Related Work & Insights¶
- Speech Quality Assessment Datasets: BVCC (synthetic speech MOS), NISQA (communication network distortion + multidimensional ratings), SOMOS (sentence-level assessment).
- Audio LLMs: SALMONN, Qwen-Audio, WavLLM, etc., perform exceptionally well on high-level language understanding but disregard low-level perception.
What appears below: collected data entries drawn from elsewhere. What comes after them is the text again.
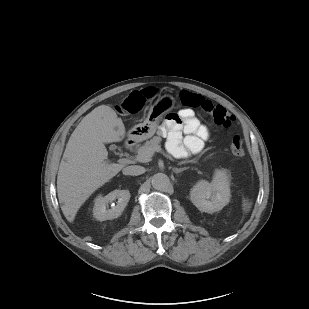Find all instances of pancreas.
<instances>
[{"label":"pancreas","instance_id":"pancreas-1","mask_svg":"<svg viewBox=\"0 0 309 309\" xmlns=\"http://www.w3.org/2000/svg\"><path fill=\"white\" fill-rule=\"evenodd\" d=\"M161 137L159 136H154L150 141H146L144 145L138 148L137 152L138 154L144 151L148 150H154L157 147H160V142H161Z\"/></svg>","mask_w":309,"mask_h":309}]
</instances>
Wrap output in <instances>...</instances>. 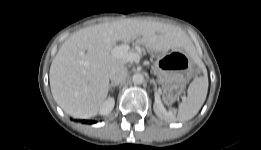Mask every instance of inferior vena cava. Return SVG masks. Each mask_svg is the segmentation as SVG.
Returning a JSON list of instances; mask_svg holds the SVG:
<instances>
[{
  "label": "inferior vena cava",
  "instance_id": "602c4592",
  "mask_svg": "<svg viewBox=\"0 0 261 150\" xmlns=\"http://www.w3.org/2000/svg\"><path fill=\"white\" fill-rule=\"evenodd\" d=\"M128 75L127 68L124 65H118L110 70L109 78L112 83L120 84L123 83Z\"/></svg>",
  "mask_w": 261,
  "mask_h": 150
}]
</instances>
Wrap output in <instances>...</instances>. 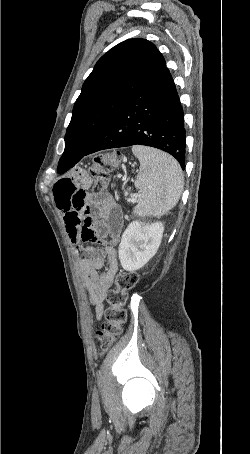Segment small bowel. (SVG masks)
I'll return each instance as SVG.
<instances>
[{"label":"small bowel","instance_id":"small-bowel-1","mask_svg":"<svg viewBox=\"0 0 250 454\" xmlns=\"http://www.w3.org/2000/svg\"><path fill=\"white\" fill-rule=\"evenodd\" d=\"M91 182L90 176L83 171L73 177L61 178L54 186V198L63 215L67 235L79 256L83 282L95 306L96 318L100 319L104 298L118 271L115 244L122 232L123 215L109 194L87 192ZM85 243L100 244L102 248ZM102 268L104 270L100 272Z\"/></svg>","mask_w":250,"mask_h":454}]
</instances>
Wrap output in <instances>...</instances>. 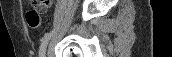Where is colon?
I'll return each mask as SVG.
<instances>
[{"mask_svg":"<svg viewBox=\"0 0 172 57\" xmlns=\"http://www.w3.org/2000/svg\"><path fill=\"white\" fill-rule=\"evenodd\" d=\"M45 0H33L32 5H40ZM26 22L31 29H38L41 26V18L37 10L30 9L26 14Z\"/></svg>","mask_w":172,"mask_h":57,"instance_id":"1","label":"colon"}]
</instances>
- LLMs for Speech Quality Assessment: Existing works still primarily focus on MOS prediction and do not fully exploit the natural language generation capabilities of LLMs.
Rating¶
⭐⭐⭐⭐ — The dataset design is comprehensive and innovative, filling an important gap. The experiments systematically validate both the capabilities and limits of audio LLMs in understanding low-level speech features. The main drawbacks are that the reasoning capability of the fine-tuned model is constrained by a weaker backbone, and there is still room to improve the data quality of single-annotator labels.